Inez crosses herself in what Lane figures is the direction of the Virgen de Guadalupe votives. “I seen you pass by here three times. Looking all weird ’n’ shit. You got something in your jacket?”
“In my jacket?”
“Yeah, you gaffle something?”
“You accusing me of shoplifting?”
She shrugs, “Go over to the 99 Cent Store or Value Village. But here, it’s gonna be my ass and I’m already—”

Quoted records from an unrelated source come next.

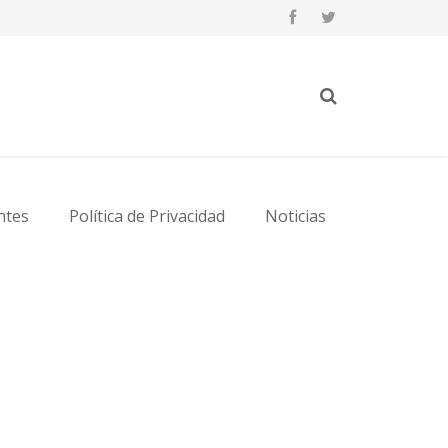
ntes
Política de Privacidad
Noticias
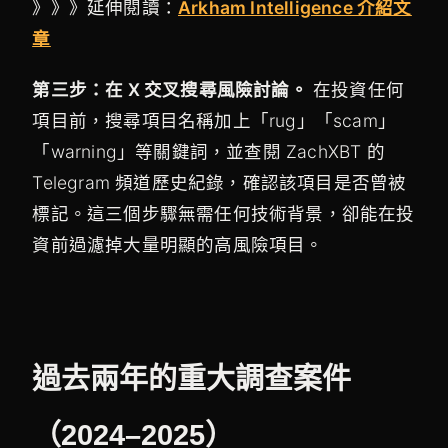
》》》延伸閱讀：
Arkham Intelligence 介紹文
章
第三步：在 X 交叉搜尋風險討論。
在投資任何
項目前，搜尋項目名稱加上「rug」「scam」
「warning」等關鍵詞，並查閱 ZachXBT 的
Telegram 頻道歷史紀錄，確認該項目是否曾被
標記。這三個步驟無需任何技術背景，卻能在投
資前過濾掉大量明顯的高風險項目。
過去兩年的重大調查案件
（2024–2025）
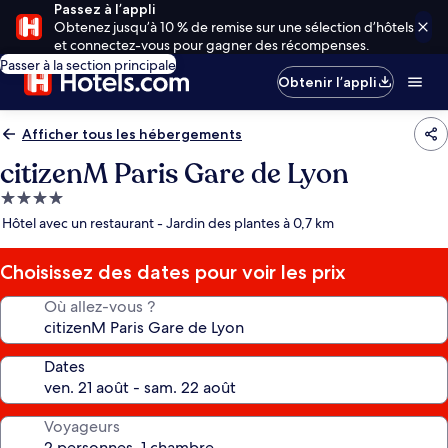
Passez à l’appli
Obtenez jusqu’à 10 % de remise sur une sélection d’hôtels
et connectez-vous pour gagner des récompenses.
Passer à la section principale
Obtenir l’appli
Afficher tous les hébergements
citizenM Paris Gare de Lyon
Hébergement
4.0 étoiles
Hôtel avec un restaurant - Jardin des plantes à 0,7 km
Choisissez des dates pour voir les prix
Où allez-vous ?
Dates
Voyageurs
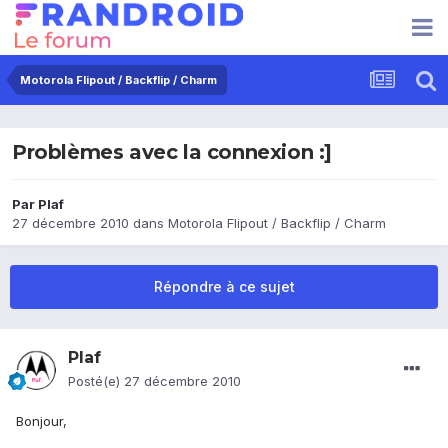
Motorola Flipout / Backflip / Charm
Problèmes avec la connexion :]
Par
Plaf
27 décembre 2010
dans
Motorola Flipout / Backflip / Charm
Répondre à ce sujet
Plaf
Posté(e)
27 décembre 2010
Bonjour,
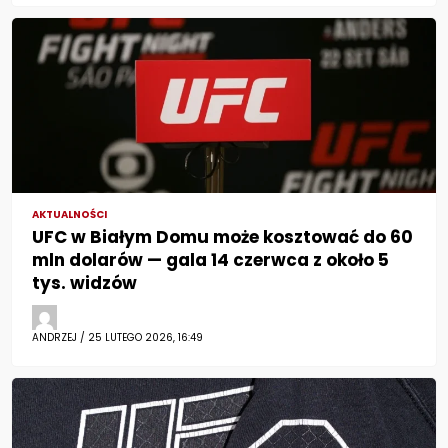
AKTUALNOŚCI
UFC w Białym Domu może kosztować do 60
mln dolarów — gala 14 czerwca z około 5
tys. widzów
ANDRZEJ / 25 LUTEGO 2026, 16:49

“I’m a—Do I look like a shoplifter to you?”
“Kinda. Yeah.”
“Listen, what’s your name?” He makes a point of searching for her name tag. “Listen, Inez, I can’t believe you’d—”
The clap of a hand a
cross Lane’s shoulders forces him to pause and regain his breath before turning around.
“What up, Lame-o?”
Once Lane turns, his tongue clutches in his throat.
“It’s me. Tom. Tommy Tucker the Mommyfucker.” The man fingers his name tag and takes a long swill from a can of orange Crush. “C’mon, brainiac. You don’t recognize me outside the deli?”
Tom was, in fact, unmistakable with his faithful preservation of an ’80s hustler motif: a feathered butt-cut parted down the middle, caressing the tops of his ears. Throw in a bulletproof black mustache and a copious chest pelt surmounting his open collar and he added up to a kind of a third-tier gentile Harry Reems. Or, more precisely, the former home run king of the grocery union softball league. A total “plab,” as they used to call the look in high school.
“Tom. Hey.” Lane struggles to get the words out. “I was planning to come over to the deli.”
“So, how’s it hangin’, guy?”
“Not really sure. How’s it, uh, hanging with you?”
“Long and loose and fulla juice.” Tom laughs as if he didn’t say this whenever given the opportunity. “Man, how long were you gone? A week? Who woulda thought? I can’t wait to tell everybody you’re back.”
“No, I’m not. I’m—”
“You know this dude?” Inez asks Tom.
“The new chick sweating you, Lame-o?” Tom tracks Inez from her chest down, craning his neck to try to evaluate her rear.
Lane catches himself checking out her body too and then redirects his eyes. “We’re cool. We’re just talking.”
“Just talking . . .” Inez trails off.
“Carefula this guy, Maria,” Tom says. “He don’t look like much, but he gets chicks’ heads spinning with all his big words.”
“My name’s not Maria,” she says as she retreats to the pillows.